Wendy Tremayne was a creative director in a marketing firm in New York City before moving to Truth or Consequences, New Mexico, where she built an off-the-grid oasis in a barren RV park with her partner, Mikey Sklar. She is the founder of the textile repurposing event Swap-O-Rama-Rama, which has spread all over the world; a conceptual artist; a yogi; a gardener; and a writer. She has written for Craft's webzine and Make magazine and, with Mikey Sklar, keeps the blog Holy Scrap.

Dale Dougherty is the founder, editor, and publisher of Make magazine.

Christopher Bamford is the author of An Endless Trace: The Passionate Pursuit of Wisdom in the West.

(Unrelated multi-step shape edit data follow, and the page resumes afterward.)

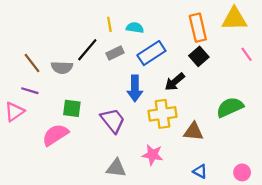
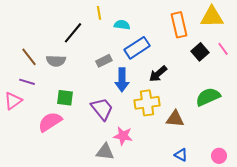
yellow line: (109, 24) -> (99, 13), moved
black line: (87, 50) -> (73, 33), moved
gray rectangle: (115, 53) -> (104, 61), moved
black square: (199, 56) -> (200, 52), moved
pink star: (153, 155) -> (123, 136), moved

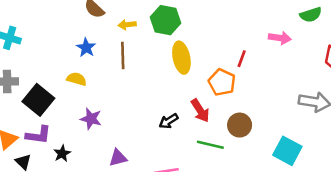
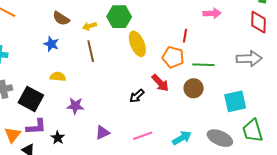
blue star: (86, 48) -> (51, 44), moved
green line: (210, 145) -> (203, 65), moved
cyan square: (287, 151) -> (235, 101), turned -30

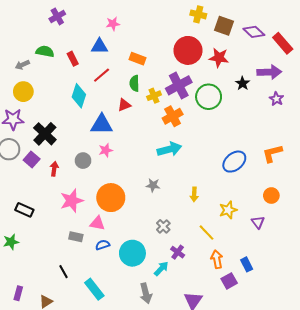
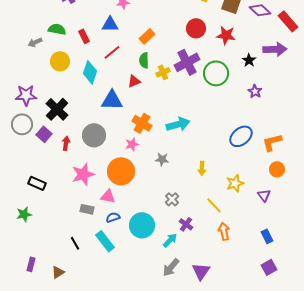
red circle: (188, 50) -> (196, 28), size x0.7
orange rectangle: (138, 59) -> (147, 36), turned -63
yellow circle: (23, 92) -> (60, 61), moved
purple star: (276, 99) -> (255, 91), moved
orange cross: (173, 116) -> (142, 123), moved, turned -30
pink star: (106, 150) -> (132, 144), moved
orange L-shape: (272, 153) -> (272, 142), moved
gray circle: (83, 161) -> (94, 135), size x1.5
blue rectangle: (247, 264) -> (267, 236), moved
purple square: (229, 281) -> (269, 267), moved
cyan rectangle: (94, 289) -> (105, 241), moved
gray arrow: (146, 293) -> (171, 267), moved, turned 54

Brad Lancaster is the author of Rainwater Harvesting for Drylands and Beyond.

Sandor Ellix Katz is the author of The Art of Fermentation.

Alyce Santoro is a conceptual and sound artist and a member of the multimedia collective known as the Center for the Improbable and (Im)Permacultural Research.

Pir Zia Inayat-Kahn is the spiritual leader of the Sufi Order International.

The Reverend Billy, of the Church of Stop Shopping, is the author of The End of the World.

Doug Rushkoff is a media theorist and the author of many books, including Life, Inc. and Present Shock.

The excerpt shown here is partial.